### [Materials provided]
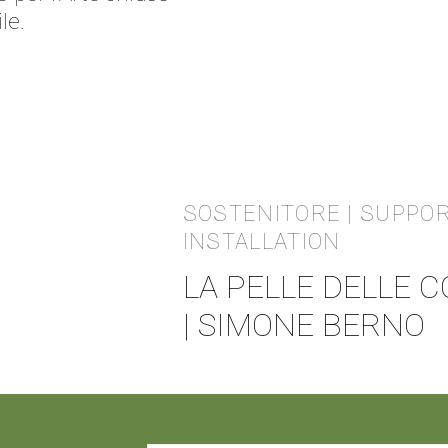
le.
SOSTENITORE | SUPPO
INSTALLATION
LA PELLE DELLE 
| SIMONE BERNO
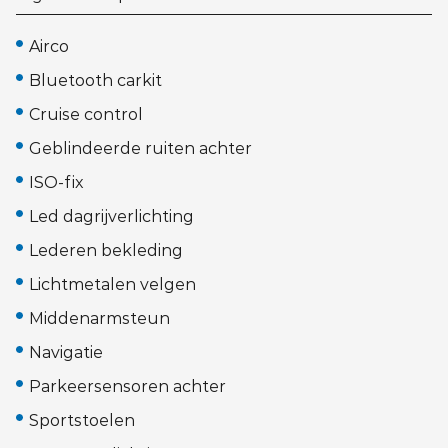
Airco
Bluetooth carkit
Cruise control
Geblindeerde ruiten achter
ISO-fix
Led dagrijverlichting
Lederen bekleding
Lichtmetalen velgen
Middenarmsteun
Navigatie
Parkeersensoren achter
Sportstoelen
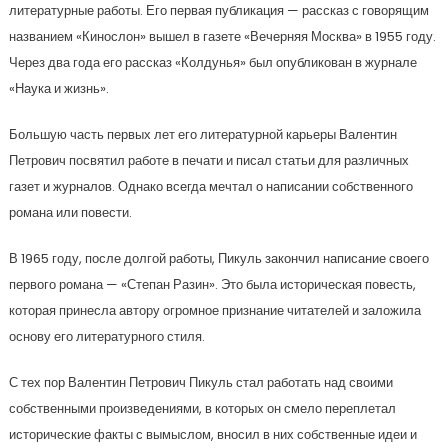
литературные работы. Его первая публикация — рассказ с говорящим
названием «Кинослон» вышел в газете «Вечерняя Москва» в 1955 году.
Через два года его рассказ «Колдунья» был опубликован в журнале
«Наука и жизнь».
Большую часть первых лет его литературной карьеры Валентин
Петрович посвятил работе в печати и писал статьи для различных
газет и журналов. Однако всегда мечтал о написании собственного
романа или повести.
В 1965 году, после долгой работы, Пикуль закончил написание своего
первого романа — «Степан Разин». Это была историческая повесть,
которая принесла автору огромное признание читателей и заложила
основу его литературного стиля.
С тех пор Валентин Петрович Пикуль стал работать над своими
собственными произведениями, в которых он смело переплетал
исторические факты с вымыслом, вносил в них собственные идеи и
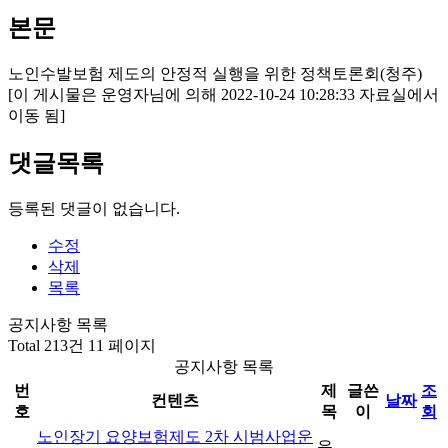
본문
노인수발보험 제도의 안정적 실행을 위한 정책토론회(청주)
[이 게시물은 운영자님에 의해 2022-10-24 10:28:33 자료실에서
이동 됨]
댓글목록
등록된 댓글이 없습니다.
수정
삭제
목록
공지사항 목록
Total 213건
11 페이지
공지사항 목록
번
제
글쓴
조
컨텐츠
날짜
호
목
이
회
노인장기 요양보험제도 2차 시범사업운
운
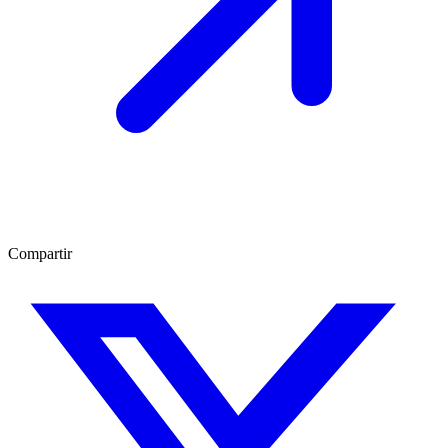
Compartir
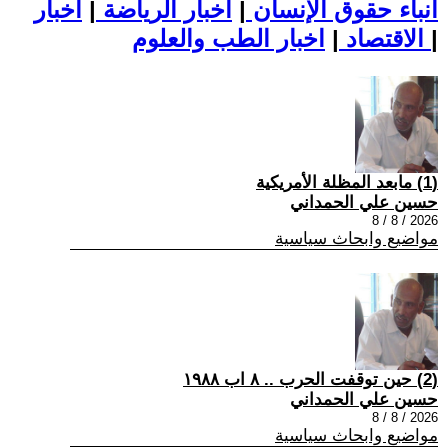
أنباء حقوق الإنسان
|
اخبار الرياضة
|
اخبار
|
اخبار الطب والعلوم
الاقتصاد
|
(1) مابعد المظلة الأمريكية
حسين علي الحمداني
2026 / 8 / 8
مواضيع وابحاث سياسية
(2) حين توقفت الحرب .. ٨ اب ١٩٨٨
حسين علي الحمداني
2026 / 8 / 8
مواضيع وابحاث سياسية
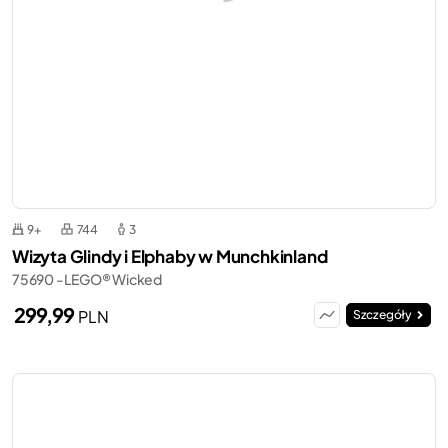
9+
744
3
Wizyta Glindy i Elphaby w Munchkinland
75690 - LEGO® Wicked
299,99
PLN
Szczegóły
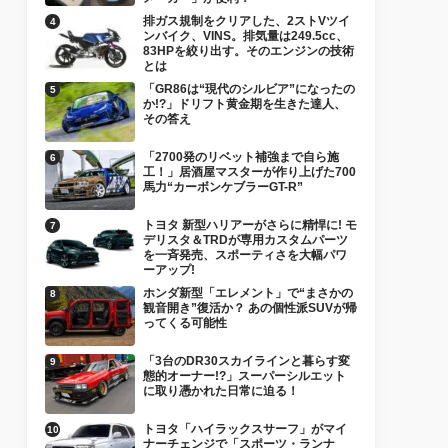
排ガス規制をクリアした、2ストVツイ
ンバイク、VINS。排気量は249.5cc、
83HPを絞り出す。そのエンジンの技術
とは
「GR86は“現代のシルビア”になったの
か!?」ドリフト黄金期を生きた達人、
その答え
「2700発のリベット補強まで自ら施
工！」居酒屋マスターが作り上げた700
馬力“カーボンケブラーGT-R”
トヨタ 新型ハリアーがさらに精悍に! モ
デリスタ＆TRDが専用カスタムパーツ
を一斉発売、スポーティさを大幅パワ
ーアップ!
ホンダ新型「エレメント」で“まさかの
観音開き”復活か？ あの個性派SUVが帰
ってくる可能性
「3台のDR30スカイラインと暮らす変
態的オーナー!?」スーパーシルエット
に取り憑かれた日常に迫る！
トヨタ「ハイラックスサーフ」がマイ
ナーチェンジで「スポーツ・ランナ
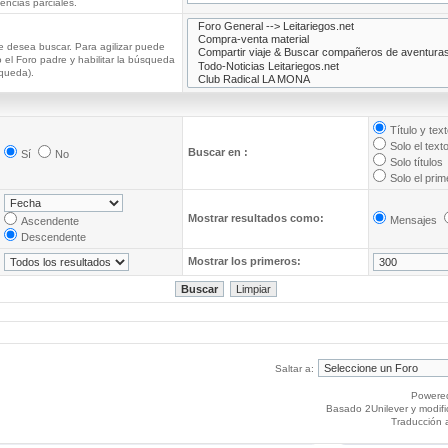
ncias parciales.
e desea buscar. Para agilizar puede
 el Foro padre y habilitar la búsqueda
queda).
Título y tex
Solo el text
Buscar en :
Sí
No
Solo títulos
Solo el pri
Mostrar resultados como:
Mensajes
Ascendente
Descendente
Mostrar los primeros:
Saltar a:
Powere
Basado 2Unilever y modif
Traducción 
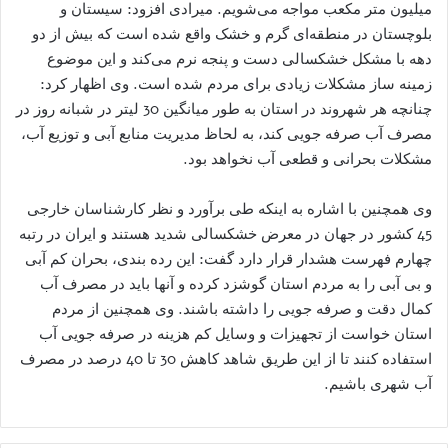
میلیون متر مکعب مواجه می‌شویم‌. میرادی افزود: سیستان و
بلوچستان در منطقه‌ای گرم و خشک واقع شده است که بیش از دو
دهه با مشکل خشکسالی دست و پنجه نرم می‌کند و این موضوع
زمینه ساز مشکلات زیادی برای مردم شده است‌. وی اظهار کرد:
چنانچه هر شهروند در استان به طور میانگین 30 لیتر در شبانه روز در
مصرف آب صرفه جویی کند، به لحاظ مدیریت منابع آبی و توزیع آب‌،
مشکلات بحرانی و قطعی آب نخواهد بود‌.
وی همچنین با اشاره به اینکه طی برآورد و نظر کارشناسان خارجی
45 کشور در جهان در معرض خشکسالی شدید هستند و ایران در رتبه
چهارم فهرست هشدار قرار دارد گفت: این رده بندی‌، بحران کم آبی
و بی آبی را به مردم استان گوشزد کرده و آنها باید در مصرف آب
کمال دقت و صرفه جویی را داشته باشند‌. وی همچنین از مردم
استان خواست از تجهیزات و وسایل کم هزینه در صرفه جویی آب
استفاده کنند تا از این طریق شاهد کاهش 30 تا 40 درصد در مصرف
آب شهری باشیم.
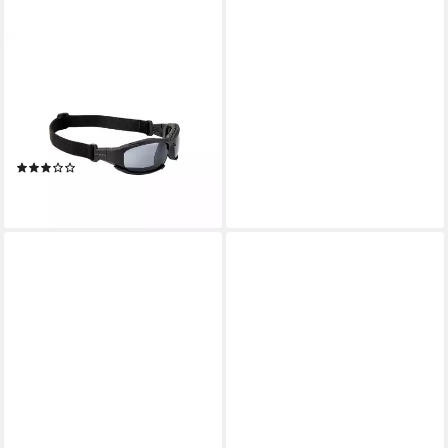
SWISS EYE®
Pilotenbrille SCHUTZBRILLE
GUARDIAN SCHWARZ (Set,
Sonnenbrille inkl. Etui)
Wechselscheiben in orange
(1)
und klar
ab 67,90 €
lieferbar - in 2-3 Werktagen bei dir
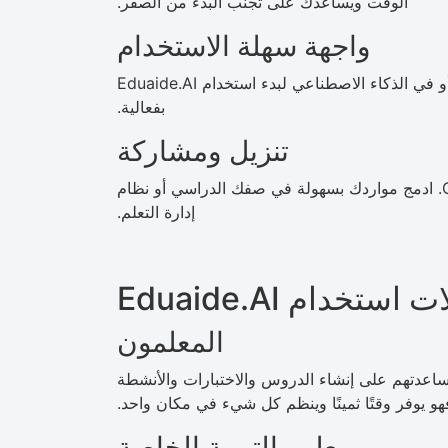
الوقت ويساعدك على تجنب البدء من الصفر.
واجهة سهلة الاستخدام
المنصة بسيطة وسهلة الاستخدام. لا تحتاج إلى أي خبرة تقنية أو في الذكاء الاصطناعي لبدء استخدام Eduaide.AI
بفعالية.
تنزيل ومشاركة
نزّل عملك كملف PDF أو Google Doc أو Google Slides. ادمج مواردك بسهولة في صفك الدراسي أو نظام
إدارة التعلم.
 استخدام Eduaide.AI
المعلمون
تويات بمساعدتهم على إنشاء الدروس والاختبارات والأنشطة
 يوفر وقتًا ثمينًا وينظم كل شيء في مكان واحد.
معلمو التربية الخاصة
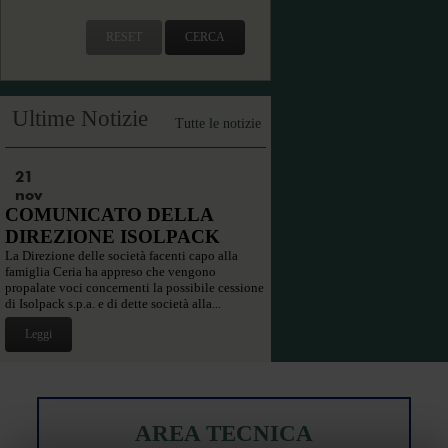
RESET
CERCA
Ultime Notizie
Tutte le notizie
21
nov
COMUNICATO DELLA
DIREZIONE ISOLPACK
La Direzione delle società facenti capo alla
famiglia Ceria ha appreso che vengono
propalate voci concernenti la possibile cessione
di Isolpack s.p.a. e di dette società alla...
Leggi
AREA TECNICA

### [Problem to solve]
Only lines go in the copy, not pictures. Transcribe exactly from the start of the listing through the line containing "романа или повести.".

### [Expected answer]
le.
SOSTENITORE | SUPPO
INSTALLATION
LA PELLE DELLE 
| SIMONE BERNO
Airco
Bluetooth carkit
Cruise control
Geblindeerde ruiten achter
ISO-fix
Led dagrijverlichting
Lederen bekleding
Lichtmetalen velgen
Middenarmsteun
Navigatie
Parkeersensoren achter
Sportstoelen
литературные работы. Его первая публикация — рассказ с говорящим
названием «Кинослон» вышел в газете «Вечерняя Москва» в 1955 году.
Через два года его рассказ «Колдунья» был опубликован в журнале
«Наука и жизнь».
Большую часть первых лет его литературной карьеры Валентин
Петрович посвятил работе в печати и писал статьи для различных
газет и журналов. Однако всегда мечтал о написании собственного
романа или повести.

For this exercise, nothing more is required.